Harrisons and Crosfield ruled in the agency contract negotiations, but only in Quilon. They managed Lloyd’s shipping in Trivandrum and held the agency of the British India Steam Navigation, the largest shipping firm in Indian waters. These agencies were of little value. Ships of big carriers refused to call at Quilon, and if they called at Cochin or Alleppey instead, as most did, their longtime agents were other firms. If they worked in partnerships with other agents, not only did the company lose some commission, but working with rivals (principally Peirce Leslie) created a risk that they would prioritize their trade.Footnote 39 The British India ships had high capacity but sailed less frequently than the trade in seasonal produce required. Besides, to rely on British India, local traders would have to arrange to send goods to Bombay first. Therefore, the trading firms attempted to establish partnerships with a series of smaller shipping companies dedicated to the western coast, primarily Clan Line, Ellerman Lines, and Hall Line.Footnote 40
Cochin and Alleppey were crowded fields. Six Indo-European firms and two Indian ones held the agencies for major shipping lines: Aspinwall (Hall Line, Ellerman and Bucknall, British India); Darragh Smail (Holland Australia); Harrisons and Crosfield (Hansa, Clan); Madura Co. (British India Steam Navigation); Peirce Leslie (Asiatic Steam Navigation); Volkart (Blue Funnel Line, Silver Java Pacific, Lloyd Triestine, Norwegian Africa and Australian Line, Bombay Steam Navigation); and Dharamsey Wagjee and Rathilal Khimjee (Scindia Steam Navigation, Malabar Steam Navigation, Eastern Steam Navigation). Aspinwall, Volkart, and Peirce Leslie owned most of the boats that moved cargo between ship and shore.Footnote 41
Soon after the establishment of the Quilon branch, World War I began, and the government requisitioned many ships. After the War, with a shortage of boats persisting, another mini-war broke out on agency contracts on the west coast, and it seemed to continue into the 1930s. It began around 1919, when Peirce Leslie and Harrisons and Crosfield had an angry exchange on the point that the former’s staff were trying to entice the leading tea estates to shift from the latter.Footnote 42 Two big players, Volkart and Peirce Leslie, tried to monopolize the agency of some of the lines operating here, while also trying to block the entry of lines that did not join the coalition. Harrisons and Crosfield did not enter it and attempted to secure the sole agency of Mackinnon McKenzie, but the latter did not respond to the proposal. After the War, the Osaka Shosen Kaisha showed some interest in the west coast, and Harrisons and Crosfield was toying with the idea of entering into an agency with them. James Finlay was Osaka’s agent in Colombo. Again, this partnership did not mature, probably because the carrier’s main interest was cotton.

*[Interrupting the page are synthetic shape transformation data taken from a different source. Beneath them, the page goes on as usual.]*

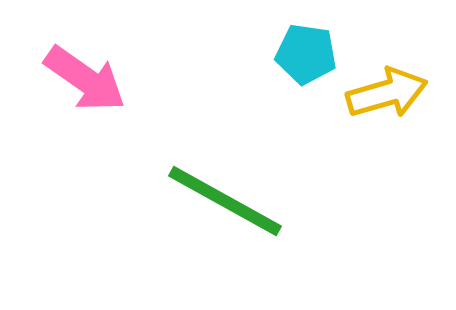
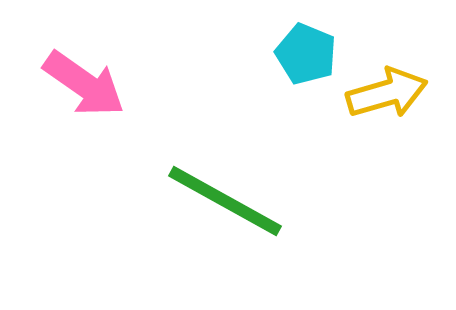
cyan pentagon: rotated 14 degrees clockwise
pink arrow: moved 1 px left, 5 px down
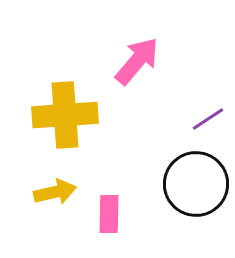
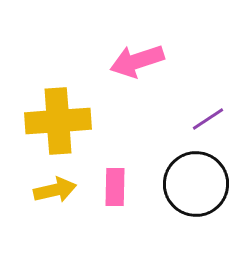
pink arrow: rotated 148 degrees counterclockwise
yellow cross: moved 7 px left, 6 px down
yellow arrow: moved 2 px up
pink rectangle: moved 6 px right, 27 px up
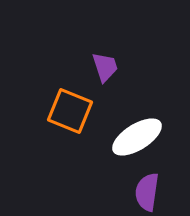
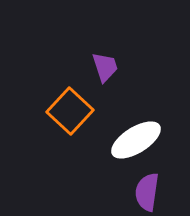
orange square: rotated 21 degrees clockwise
white ellipse: moved 1 px left, 3 px down
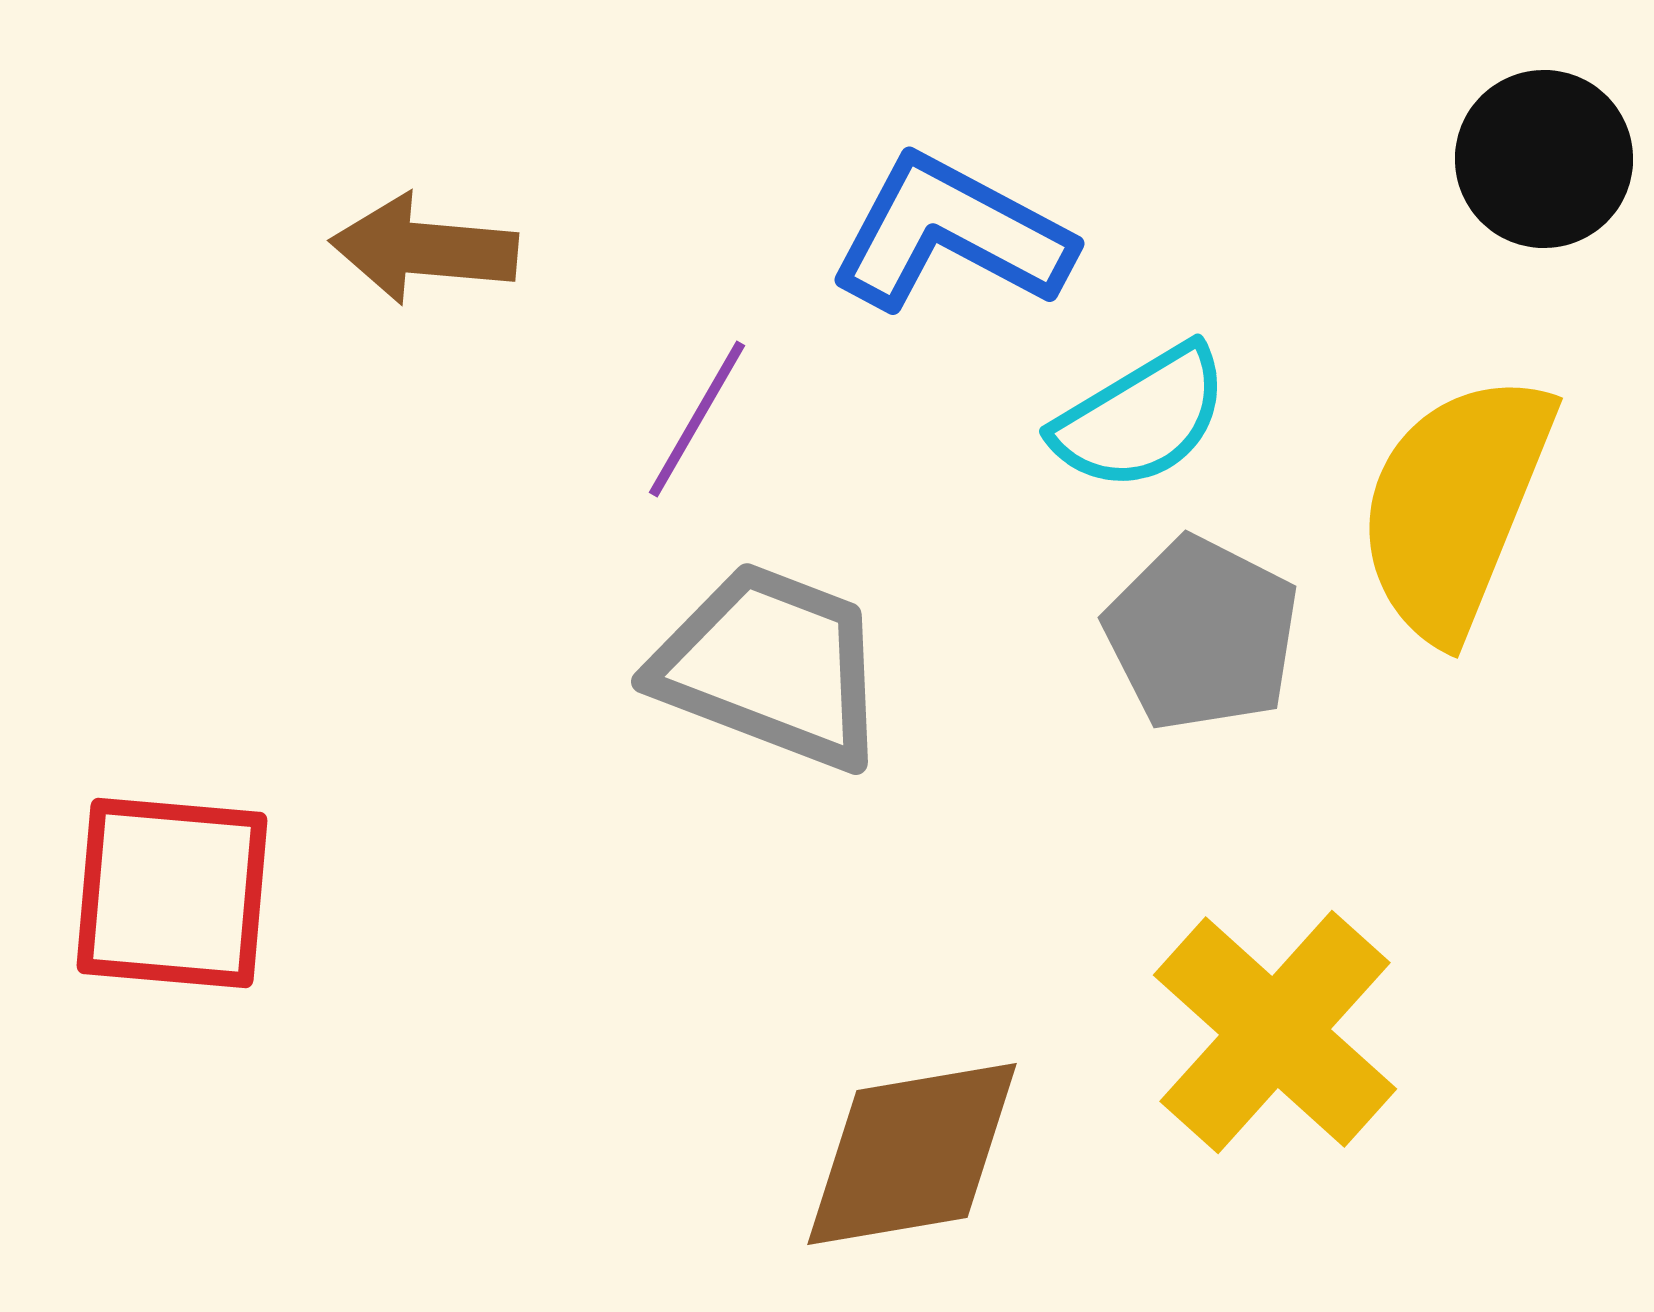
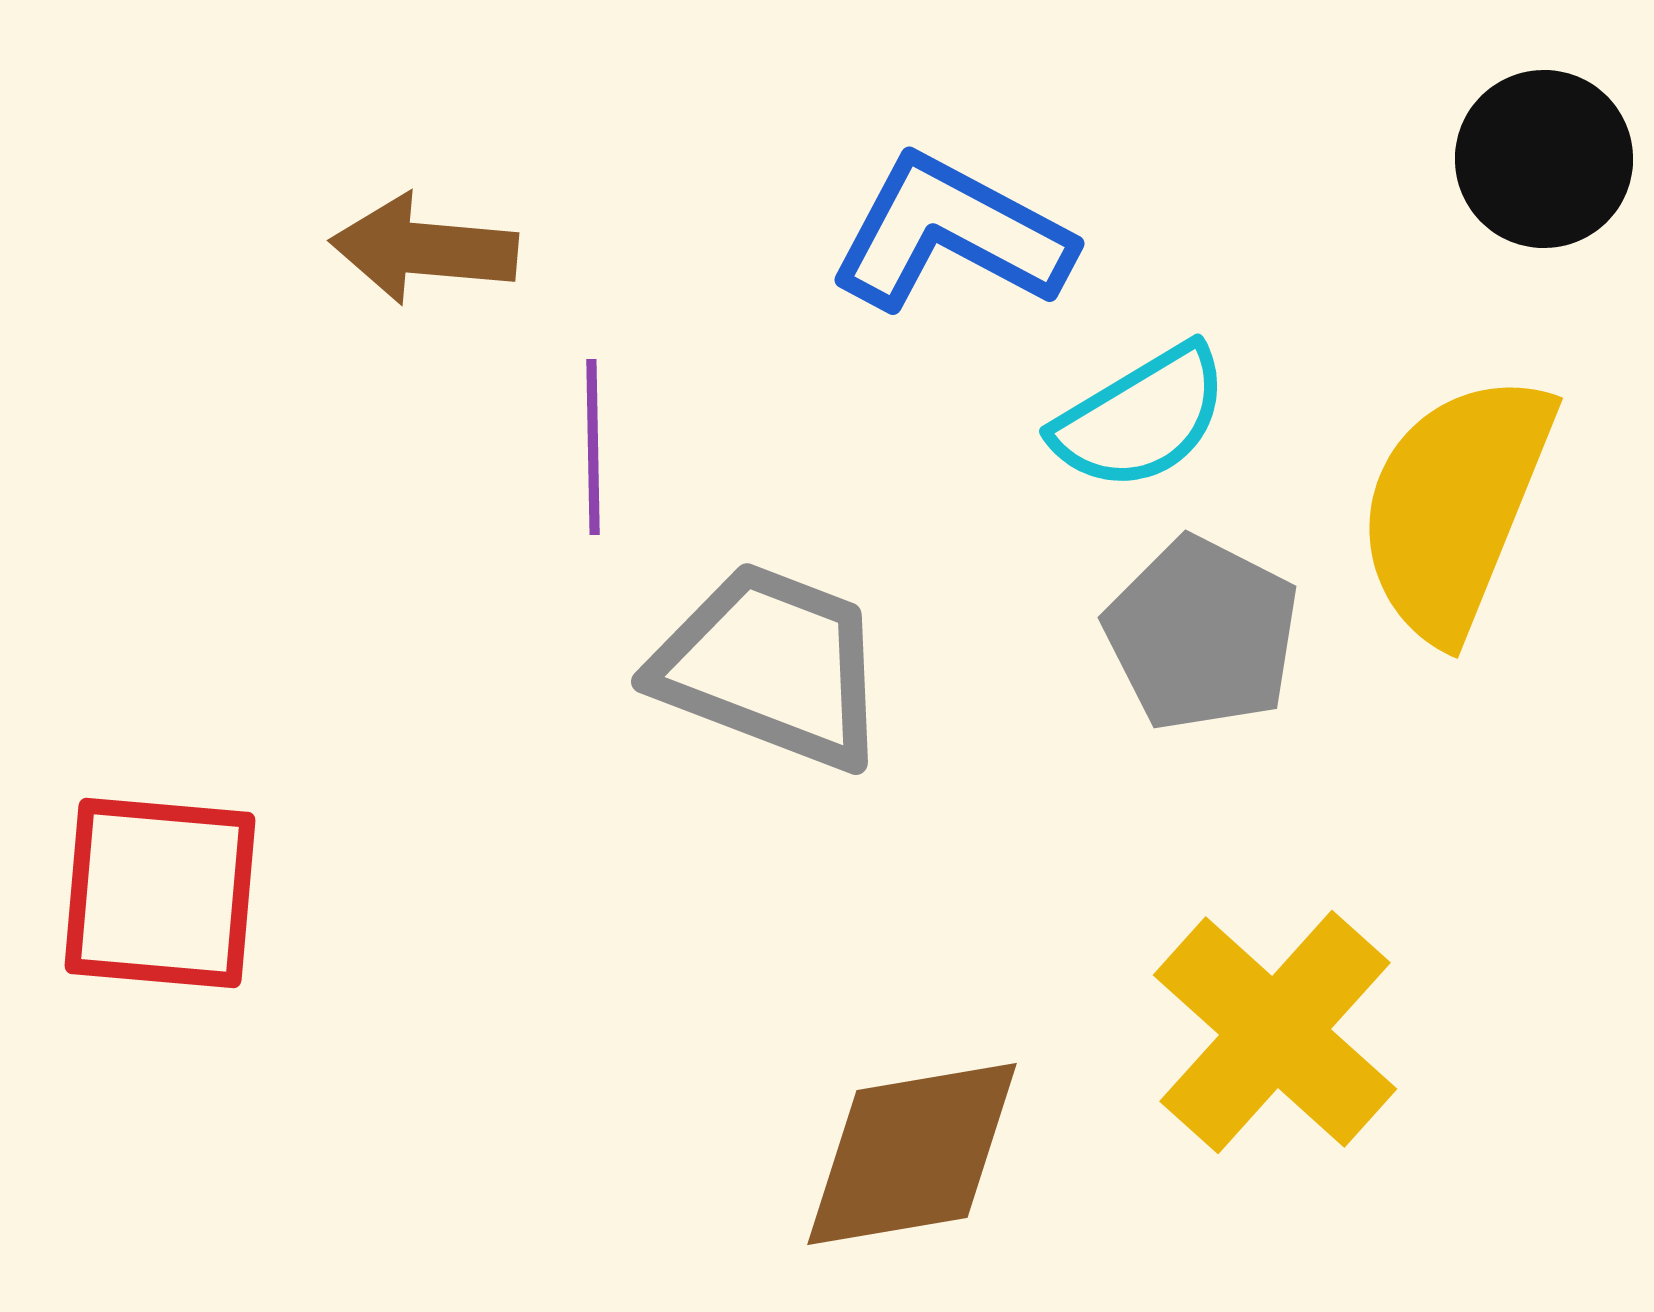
purple line: moved 104 px left, 28 px down; rotated 31 degrees counterclockwise
red square: moved 12 px left
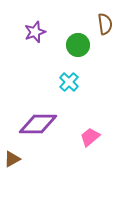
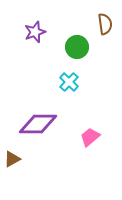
green circle: moved 1 px left, 2 px down
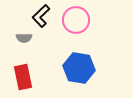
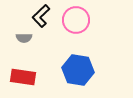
blue hexagon: moved 1 px left, 2 px down
red rectangle: rotated 70 degrees counterclockwise
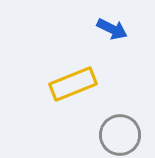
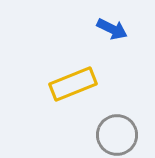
gray circle: moved 3 px left
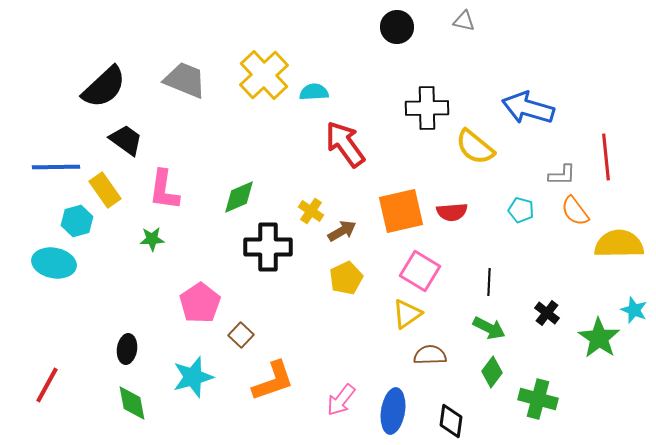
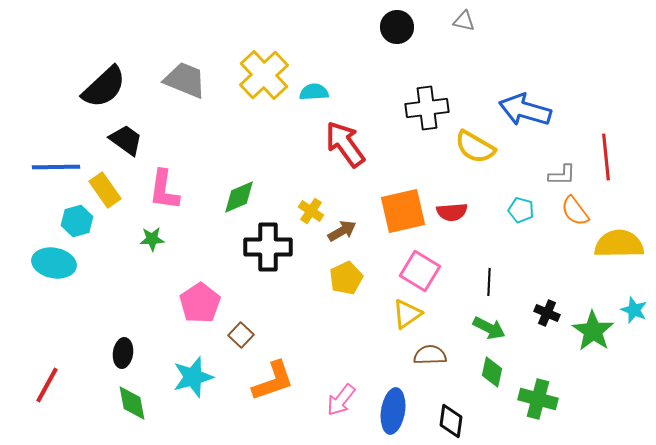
black cross at (427, 108): rotated 6 degrees counterclockwise
blue arrow at (528, 108): moved 3 px left, 2 px down
yellow semicircle at (475, 147): rotated 9 degrees counterclockwise
orange square at (401, 211): moved 2 px right
black cross at (547, 313): rotated 15 degrees counterclockwise
green star at (599, 338): moved 6 px left, 7 px up
black ellipse at (127, 349): moved 4 px left, 4 px down
green diamond at (492, 372): rotated 24 degrees counterclockwise
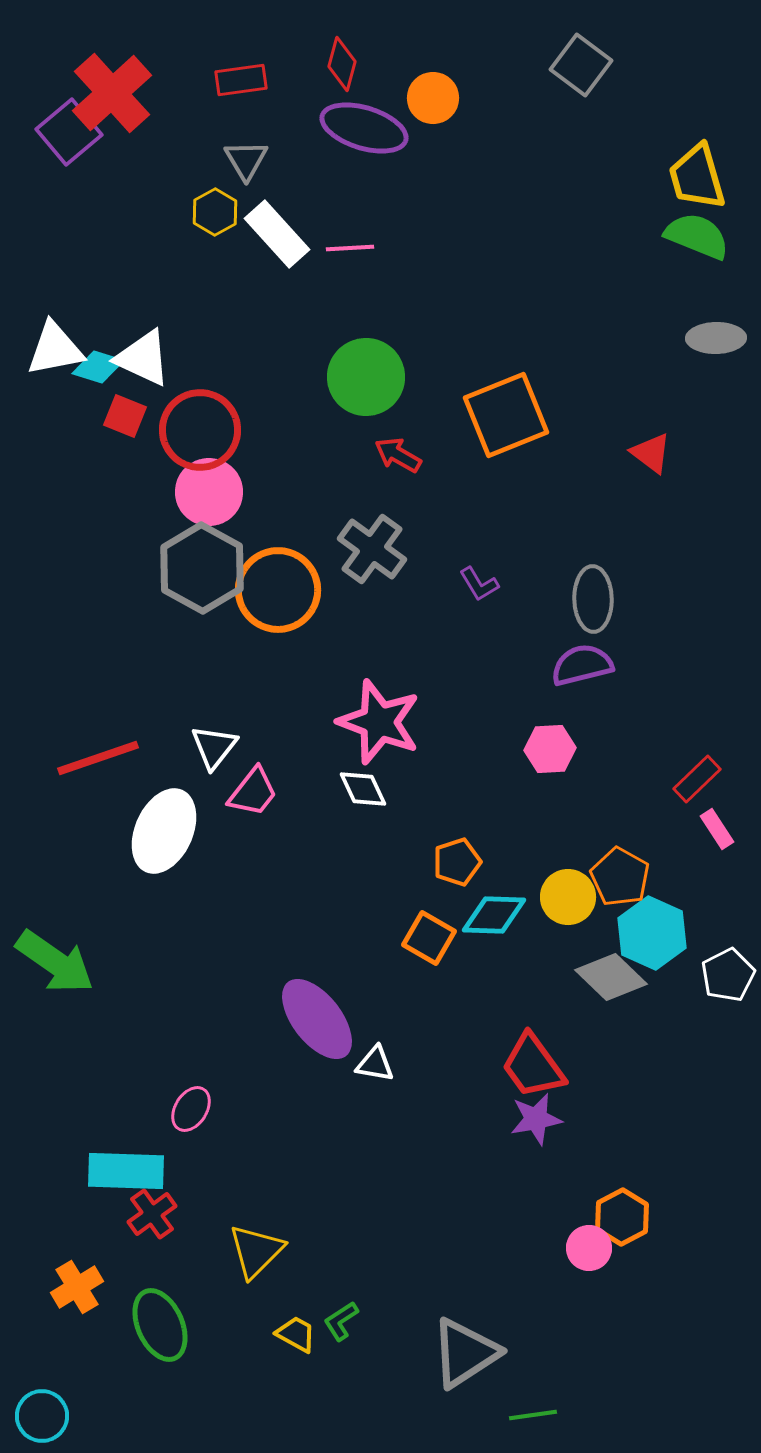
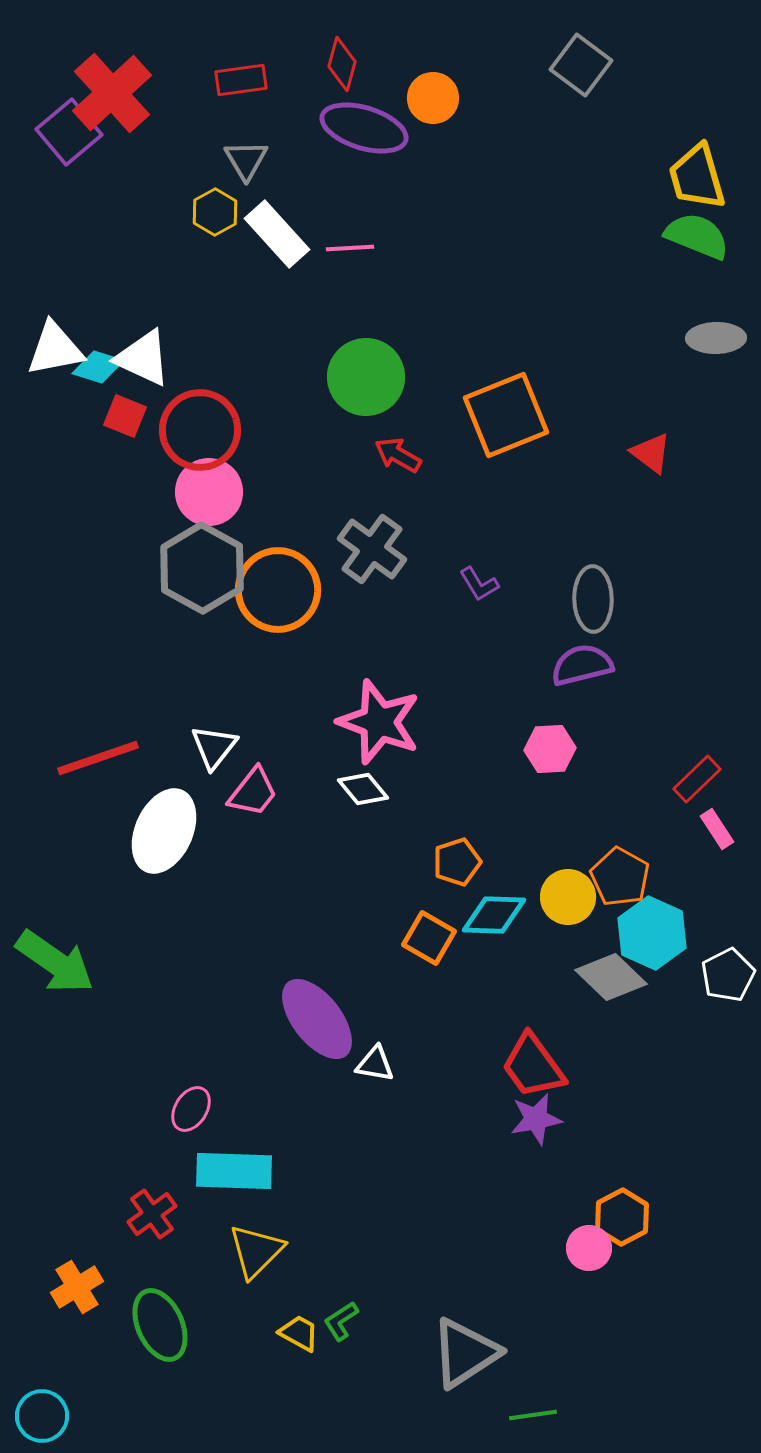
white diamond at (363, 789): rotated 15 degrees counterclockwise
cyan rectangle at (126, 1171): moved 108 px right
yellow trapezoid at (296, 1334): moved 3 px right, 1 px up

In December 1926, Peirce Leslie gave up the agency of the Clan Line in Cochin. The company made a tentative move to take the agency, delaying the decision because communication with London broke down, with the “most unfortunate” result that W. Goodacre and Darragh Smail, working closely with Peirce Leslie, took it instead. The company’s concern was that if a coalition of carriers and agents could share freight information before rivals knew, they could use landing cost as a tool for competition.Footnote 43 Another issue during the interwar years was the rebates that shippers offered to merchants, which many Indian potential rivals in the ocean shipping business viewed as an oligopolistic practice. There was, however, no end to the rebates. If anything, they were reinforced on the west coast.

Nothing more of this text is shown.